In 2010, Columbia University Medical Center and New York-Presbyterian Hospital were victims of cyber security attacks involving the theft of close to 6,800 patient records.
The problem is growing as an increasing number of cybercriminals target health care organizations to reap the financial rewards from selling patient data. According to the Department of Health and Human Services, large scale data breaches affecting more than 500 individuals have now affected some 39 million individuals.

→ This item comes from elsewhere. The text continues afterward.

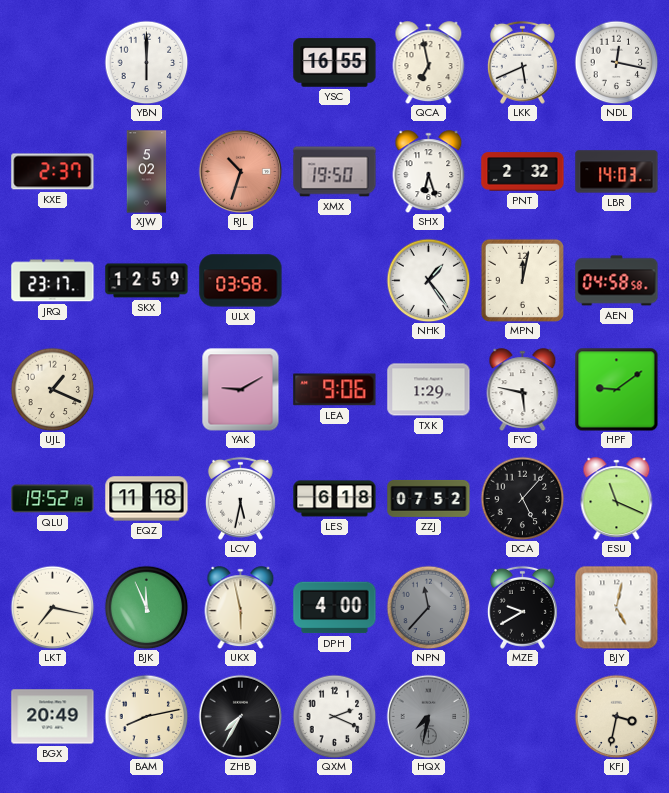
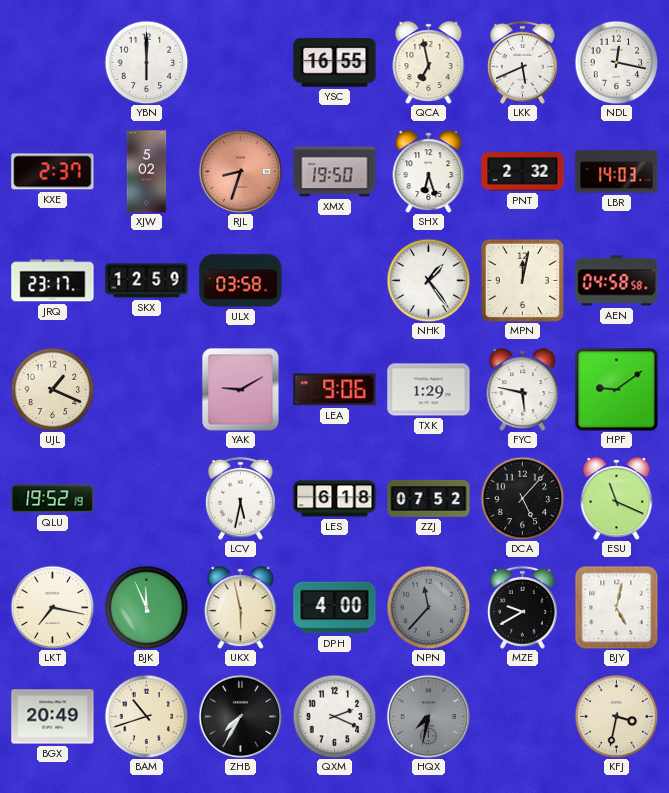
RJL: 10:33 -> 8:33
EQZ: 11:18 -> none
BAM: 8:13 -> 10:42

The breaches in security and theft of data are not a problem solely affecting the health care industry; any personal identifiable information can be used to obtain false identities. Target and Home Depot have recently suffered cyber attacks and customer data theft.
Electronic records are kept when prescriptions are made, goods purchased and services provided. Insurance claims, medical visits, optician appointments and dental visits are all documented and records are stored online. Federal HIPAA law ensures the government can place strict controls on how data is stored and by complying with these standards; medical institutions and companies can ensure that data is kept secure. Unfortunately, even these measures can be insufficient with the volume of targeted attacks now taking place.